Respondents also noted that when a developer leaves a project, the biggest problem is outdated documentation, as well as zombie APIs that everyone forgets about and doesn't properly maintain:

Something to Watch

In June, the Node Tel-Aviv conference took place, and recordings of the talks have started to appear. You can watch them here. I found the talk by Adir Amsalem about writing CLI applications in Node.js interesting, as well as ESM Loaders: Enhancing Module Loading in Node.js by Gil Tayar.

Recordings from the latest JSNation 2023 conference are now available. Of course, not everything there will be interesting specifically for Node.js developers, but I particularly enjoyed two talks:

• Matteo Collina on ORMs -- "I Would Never Use an ORM";
• on AI and web development -- "AI and Web Development: Hype or Reality".

Here's the full list of talks from this and previous conferences.

If you're not yet familiar with Edge Computing, then the talk by Alexander Karan about what Edge Computing actually is and how it can be used will definitely be useful for you.

Viktor Turskyi released the first video in a series "about how the internet works." It will definitely be useful for those who already know the topic to refresh their knowledge, and will give newcomers a chance to learn 😉

A new episode of Tekhreveni was released, where we discuss modern trends of transitioning from desktop to web, from web to desktop, and the technologies related to all of this.

And in this video, Erick Wendel creates his own linter 🤯

Something to Read

Andy Jiang from the Deno team decided to throw not just a stone, but a hefty handful of stones at Node.js, specifically at the CommonJS system, calling it a burden that needs to be urgently abandoned. You can read more here.

On the official TypeScript website, the documentation page for ECMAScript Modules in Node.js is being actively updated, explaining the support for this technology in TypeScript.

Not sure why a native test runner was added to Node.js? Colin J. Ihrig published his thoughts on this topic. They'll help form the right expectations and understanding of why the native test runner is needed.

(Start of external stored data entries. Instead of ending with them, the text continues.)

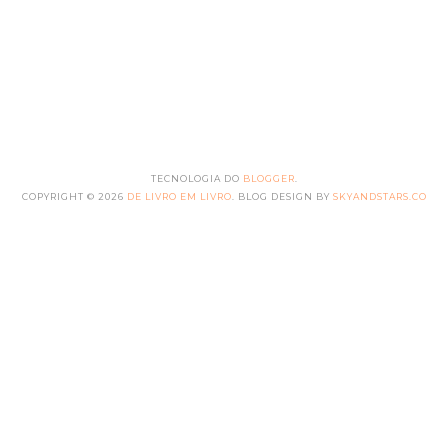
TECNOLOGIA DO
BLOGGER
.
COPYRIGHT ©
2026
DE LIVRO EM LIVRO
. BLOG DESIGN BY
SKYANDSTARS.CO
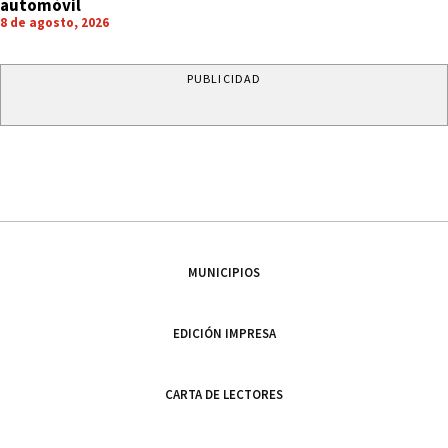
automóvil
8 de agosto, 2026
PUBLICIDAD
MUNICIPIOS
EDICIÓN IMPRESA
CARTA DE LECTORES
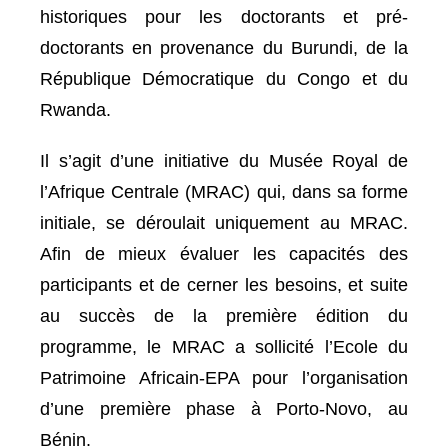
historiques pour les doctorants et pré-
doctorants en provenance du Burundi, de la
République Démocratique du Congo et du
Rwanda.
Il s’agit d’une initiative du Musée Royal de
l’Afrique Centrale (MRAC) qui, dans sa forme
initiale, se déroulait uniquement au MRAC.
Afin de mieux évaluer les capacités des
participants et de cerner les besoins, et suite
au succès de la première édition du
programme, le MRAC a sollicité l’Ecole du
Patrimoine Africain-EPA pour l’organisation
d’une première phase à Porto-Novo, au
Bénin.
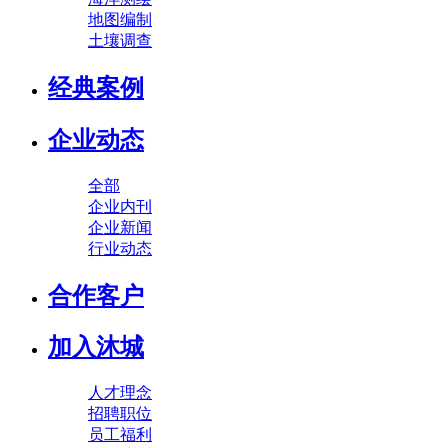
地图编制
土壤调查
经典案例
企业动态
全部
企业内刊
企业新闻
行业动态
合作客户
加入沐城
人才理念
招聘职位
员工福利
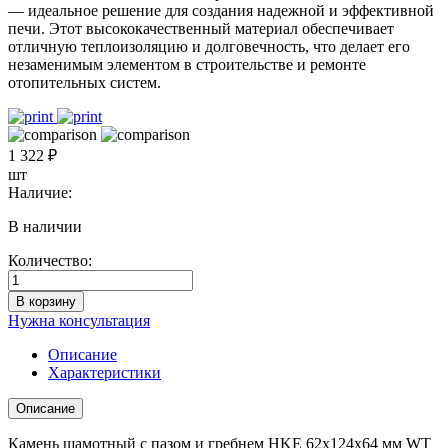
— идеальное решение для создания надежной и эффективной
печи. Этот высококачественный материал обеспечивает
отличную теплоизоляцию и долговечность, что делает его
незаменимым элементом в строительстве и ремонте
отопительных систем.
1 322 ₽
шт
Наличие:
В наличии
Количество:
Количество
товара
В корзину
Камень
Нужна консультация
шамотный
с
Описание
пазом
Характеристики
и
гребнем
Описание
HKE
62x124x64
Камень шамотный с пазом и гребнем HKE 62x124x64 мм WT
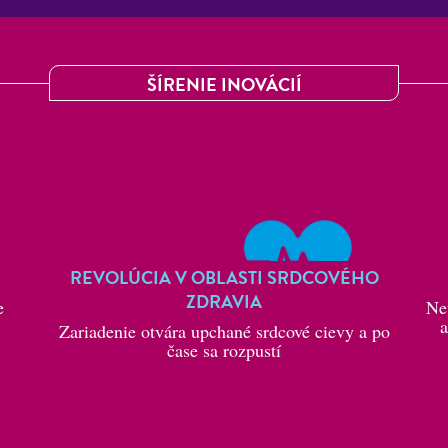
ŠÍRENIE INOVÁCIÍ
REVOLÚCIA V OBLASTI SRDCOVÉHO
ZDRAVIA
e
Ne
a
Zariadenie otvára upchané srdcové cievy a po
čase sa rozpustí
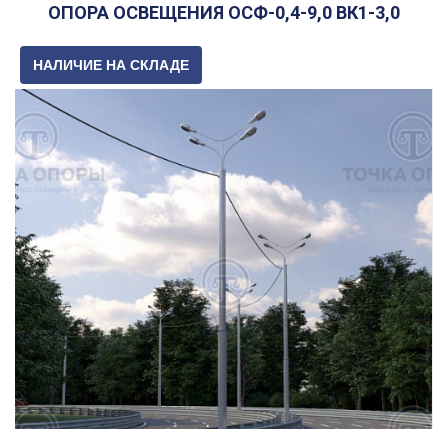
ОПОРА ОСВЕЩЕНИЯ ОСФ-0,4-9,0 ВК1-3,0
НАЛИЧИЕ НА СКЛАДЕ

On the AppSignal blog, they explain how to integrate Fastify with their system. While it's somewhat promotional on their part, the general approach can be applied to other platforms as well.

Library of the Month

The biggest news of the month was, of course, that ChatGPT-4 got dumber, but the hype and hopes placed on LLMs haven't gone anywhere. The Node.js community was also influenced by this topic this month.

Microsoft released the TypeChat library, which allows you to structure responses from the OpenAI API. We could already explicitly describe the format we needed for a response -- a simple list or JSON. Essentially, TypeChat automates and encapsulates this process.